C’est la même chose pour Robert Soulières, l’auteur et éditeur n’ayant pas peur de publier des romans atypiques, ce qui se ressent dans sa production diversifiée dans les genres comme dans les thèmes. Cet automne, à côté d’auteurs jeunesse confirmés, il publie Nathaël Molaison, un auteur qui utilise toute la beauté de la langue et des images dans Des muscles en fer forgé.

Avec ce recueil de poésie, il raconte une histoire d’amour homosexuelle à sens unique, de l’étincelle de son départ jusqu’aux braises qui alimenteront la suite, mais il prend aussi le temps de raconter la différence entre les corps à l’adolescence, les différents angles qui orientent notre perception des autres et la gestion des émotions (puisque même ceux qui semblent de marbre peuvent craquer).

« je n’existe pas dans son ventre
quand lui prend tout le mien
et le porte à bout de bras »

L’auteur a le talent d’utiliser des mots de tous les jours pour faire naître des images vectrices d’émotions, habileté qu’il partage avec Sarah-Maude Beauchesne.

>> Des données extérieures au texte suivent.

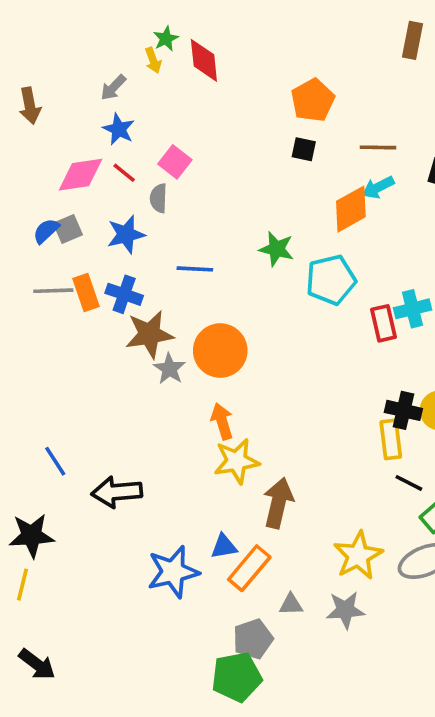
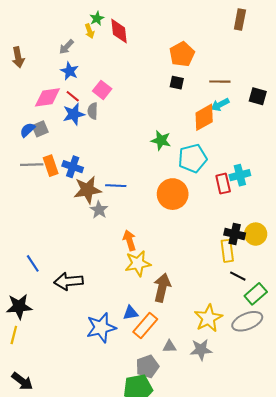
blue star: (126, 234) -> (74, 114), moved
blue line: (195, 269) -> (116, 186), moved
orange circle: (220, 351) -> (173, 194), moved

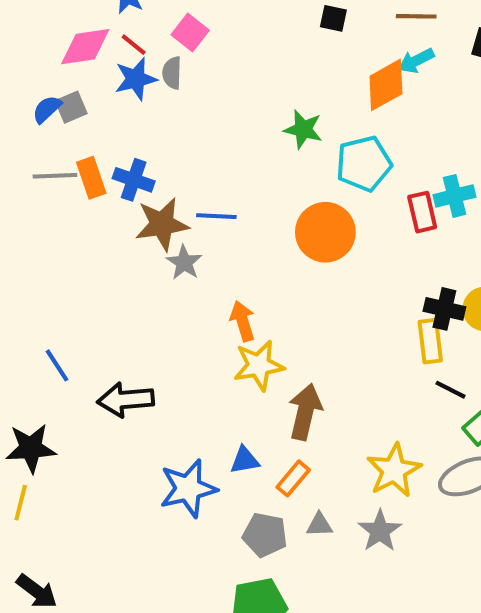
orange rectangle: (145, 325) -> (293, 478), moved, size x0.7
gray star: (201, 350) -> (380, 531), turned -30
gray pentagon: (147, 366) -> (265, 535), moved, turned 30

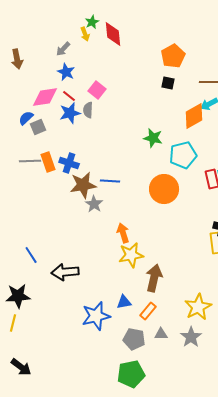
blue semicircle: (47, 109) -> (26, 118), moved

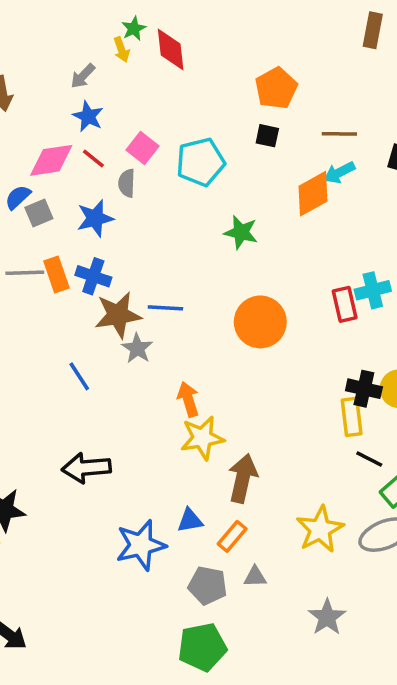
blue star: (70, 113) -> (95, 218), moved
cyan pentagon: (183, 155) -> (201, 162), moved
blue line: (31, 255) -> (79, 376), moved
gray star: (191, 337) -> (327, 617), moved

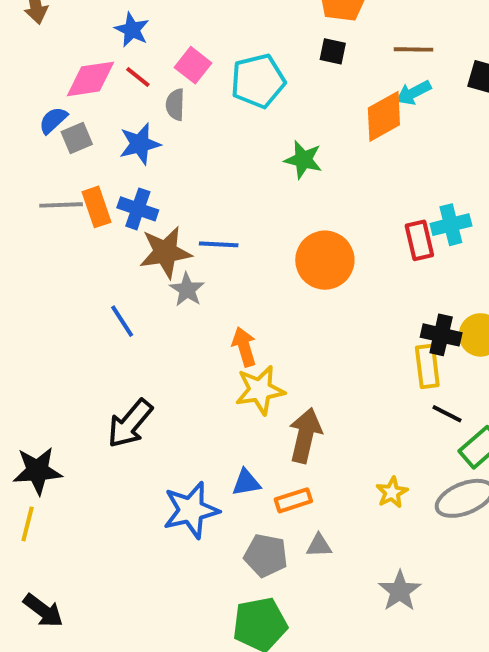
black arrow: (86, 468) -> (130, 424), turned -45
yellow star: (320, 529) -> (392, 492), size x0.6
orange rectangle: (232, 536) -> (293, 500), turned 32

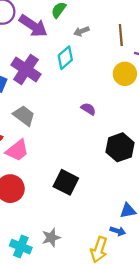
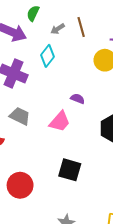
brown line: (121, 35) -> (81, 27), moved
pink trapezoid: (17, 150) -> (60, 122), moved

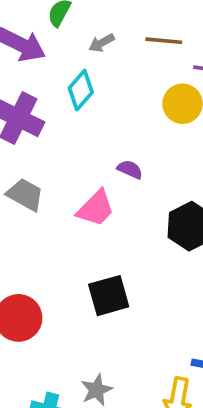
brown line: (81, 27) -> (164, 41), moved, turned -72
black square: (70, 170) -> (109, 296), turned -35

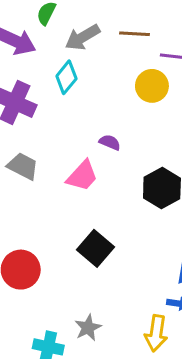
gray arrow: (102, 43) -> (83, 37), size x1.6
black square: (109, 296) -> (96, 248), turned -32

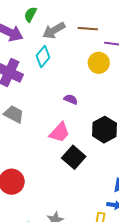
pink trapezoid: (82, 176) -> (60, 132), moved
black square: (96, 248) -> (74, 157), moved

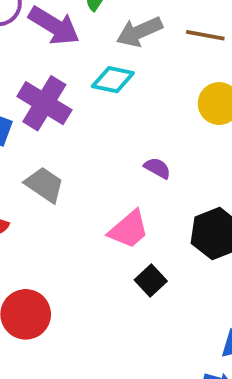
cyan diamond: (43, 57) -> (113, 80), turned 55
black square: (74, 157) -> (151, 280), size x0.7

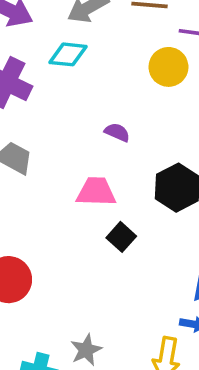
pink trapezoid: (129, 229) -> (96, 192), turned -132

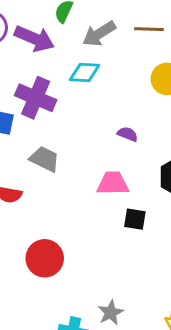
black square: (121, 237) -> (135, 219), turned -30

Celle qui s’est fait connaître en jeunesse grâce à la série amorcée par Cœur de slush possède aussi cette capacité de faire naître des émotions et s’adresse à l’intelligence du cœur avec cet Été d’avant, qui donne la parole aux personnages phares de sa série télévisée L’Académie sous forme de journal intime pour Marie, de poèmes et de dessins pour Wendy, de lettres pour Agathe.

On sent encore davantage ici que dans son œuvre précédente, plus basée sur son expérience propre, sa compréhension profonde de ce qu’est être adolescente aujourd’hui. Sarah-Maude Beauchesne n’est jamais condescendante avec ses lectrices, ne tombe pas dans le piège de mettre des mots d’adultes dans les bouches de ses personnages ; elle porte un regard juste et sans jugement sur cette génération qui se remet souvent en question derrière son apparence frondeuse, qui navigue tant bien que mal entre les idéaux et la réalité — « Quand j’étais petite, j’entendais les gens dire que ça nous tombait dessus, que quelqu’un quelque part nous attendait, que le destin allait faire en sorte qu’on se croise vite, qu’on s’aime sans se poser de questions et qu’on se regarde dans le blanc des yeux jusqu’à notre dernier jour sur la planète Terre. Très simple, pas du tout stressant comme plan romantique » — et pour qui les amis sont la famille, envers et contre tous. Ce livre aurait pu être vu comme un coup de marketing, mais il se tient en lui-même et offre vraiment une expérience riche tant sur le plan de l’histoire que sur celle de la langue. Un incontournable.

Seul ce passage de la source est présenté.